The biggest influence on Galaxy
Zoo, however, is Stardust@home, where users search for tiny
interstellar dust particles within images returned by the
2006 Stardust mission. Thousands of users have logged on to
the site.
"Stardust@home was a real
inspiration for us," says Lintott. "We thought, 'If 20,000
people will look for dust grains in their spare time, surely
they will look at beautiful pictures of galaxies?'"
But unlike those projects,
where the task is set from the top down, the Galaxy Zoo
community has its own ideas about what can be done with the
SDSS data.
"Up until now," says Proctor,
"the professional astronomers have come up with things that
want classifying and we've classified them." But there are
thousands of irregular galaxies - neither spiral nor
elliptical - that the professionals don't have time to
examine. So the community decided to do it themselves,
drafting a list of questions and building a web interface to
make classification easier.
"Once we've got some results,"
promises Proctor, "we'll publish them for everybody to use,
and then see if we can find out anything useful. Given that
the biggest study of irregular galaxies to date looked at
around 150, and we've got 9,000, we must find something!"
Lintott is supportive of the
irregulars project: "They are doing everything professional
astronomers would do," he says. "It's up there with any work
I've done."
It's not just the volume of
research that can be done by collaborating with the public
that's important to Lintott, but also the opening up of
scientific research to anyone with a browser and a little
time.
"By making the data available
to everyone," he says, "whatever stage you are in your
learning, you can do research."
And a surprising cross-section
of people are doing just that.
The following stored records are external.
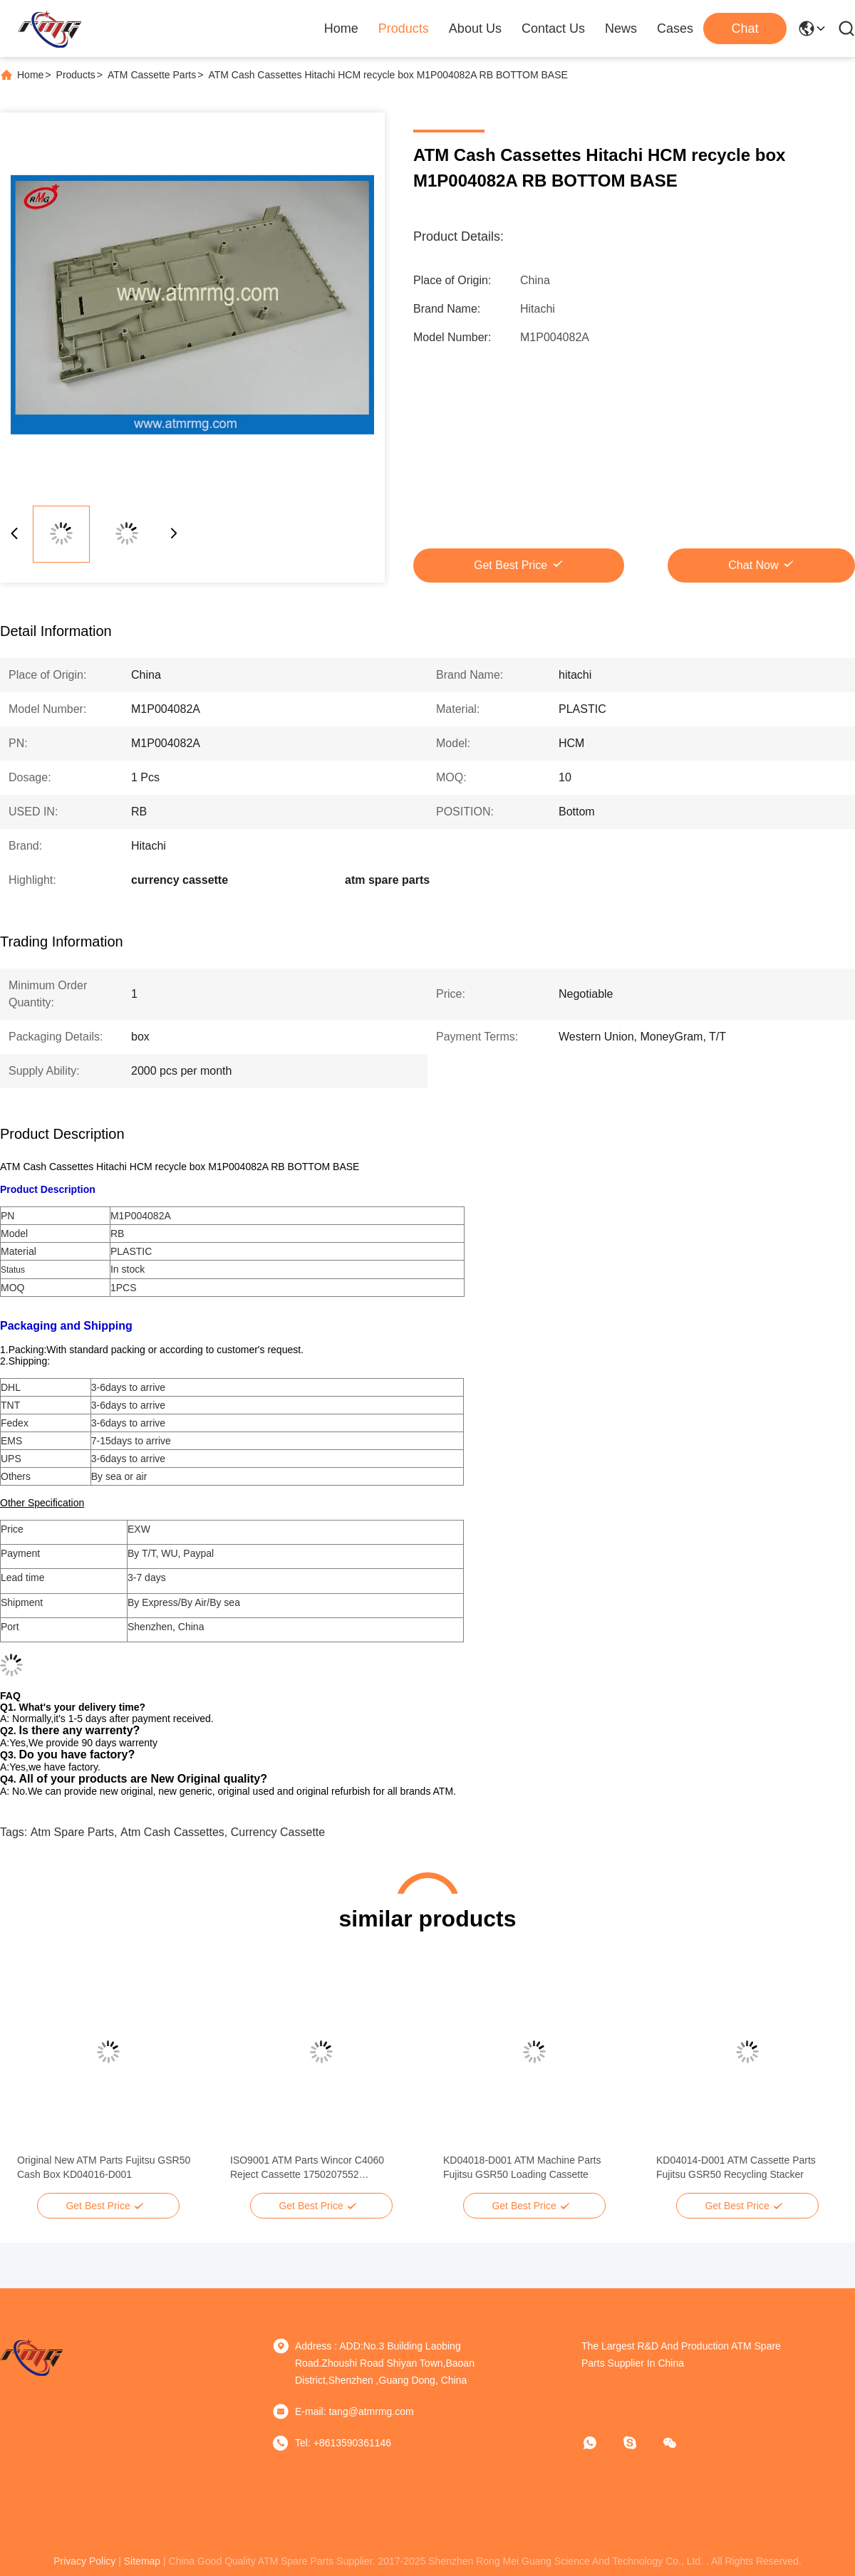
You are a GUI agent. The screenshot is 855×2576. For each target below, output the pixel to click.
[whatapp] (599, 2442)
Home (341, 28)
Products (403, 28)
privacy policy (84, 2561)
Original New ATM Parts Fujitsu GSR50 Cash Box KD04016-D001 (103, 2167)
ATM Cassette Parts (152, 74)
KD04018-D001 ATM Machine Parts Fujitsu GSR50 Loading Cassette (522, 2167)
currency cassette (278, 1832)
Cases (675, 28)
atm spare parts (72, 1832)
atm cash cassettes (172, 1832)
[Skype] (639, 2442)
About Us (475, 28)
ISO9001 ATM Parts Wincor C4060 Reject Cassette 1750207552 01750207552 (307, 2167)
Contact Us (553, 28)
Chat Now (753, 565)
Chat (744, 28)
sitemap (142, 2561)
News (621, 28)
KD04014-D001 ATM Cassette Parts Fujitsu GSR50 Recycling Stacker (736, 2167)
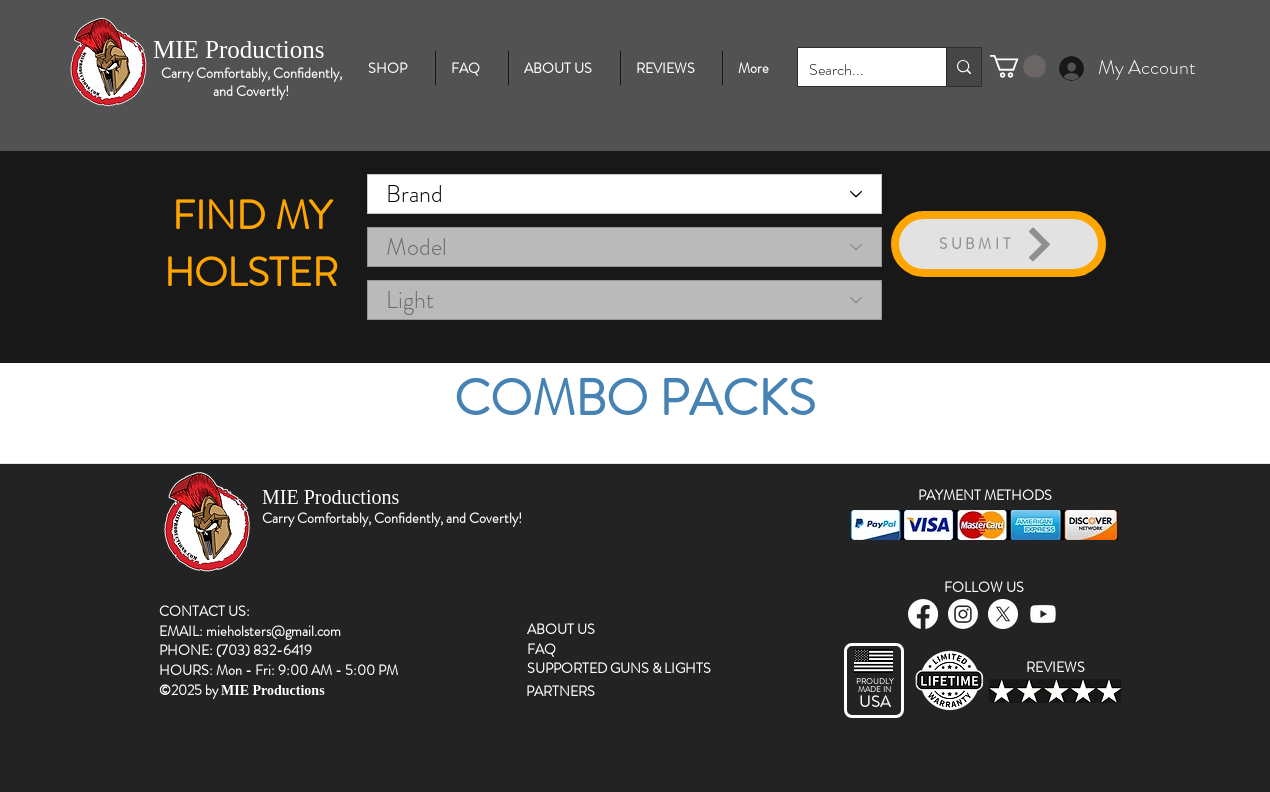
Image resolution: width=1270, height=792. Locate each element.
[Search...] (856, 70)
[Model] (624, 247)
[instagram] (963, 614)
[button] (1018, 66)
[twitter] (1003, 614)
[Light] (624, 300)
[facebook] (923, 614)
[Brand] (624, 194)
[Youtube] (1043, 614)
Hanny van Arkel is a Dutch
primary school teacher who discovered a strange object, now
called Hanny's Voorwerp (Dutch for "object"), near a spiral
galaxy. "I thought it was fun," she says of Galaxy Zoo, "but
I didn't expect that it would become such a big part of my
life. I've learned a lot and it's a good way of
participating in science."
Elisabeth Baeten, a Belgian
secretary, is one of only four people who has seen every
image in the galaxy merger project. "I also classify the
irregulars," she says, "and in between I cruise the universe
looking for asteroids and gravitational lenses."
In future, it will be much
easier for both scientists and enthusiasts to take part in
such projects. Not only are Lintott and his colleagues
finalising Galaxy Zoo 2, which will examine galaxies in much
more detail, they are also building a platform that will
allow any scientist to upload data and tap into the vast
potential of the internet.
"Our users are clamouring for
stuff to do," says Lintott. "The problem of having too much
data to pay close attention to is not just an astronomical
problem. It's astronomical in scale, but it's not just us."
The new project will allow
scientists to upload their videos of elephants, pictures of
galaxies, or chemical structures, then specify what they
want done with them. They can either use the provided
templates, or customise their project. Lintott describes it
as the scientific version of the popular blogging software
WordPress.
And there are many uses of such
a platform. Nasa has high-quality images from the Mars
Reconnaissance Orbiter, most of which are simply filed. And
study of the pictures produced by this year's Lunar
Reconnaissance Orbiter will allow scientists to build a
history of asteroid bombardment of the inner solar system.
"It's like Nasa does the map
and we'll write the guide book," says Lintott.
Indeed, it would be possible
for anyone to upload data, including amateur astronomers.
"More than a million separate observations a year are
recorded by amateurs," says Lintott. "That's a huge pile of
data that, at the minute, professionals slowly sort through,
but we can hand that back to the amateurs to analyse.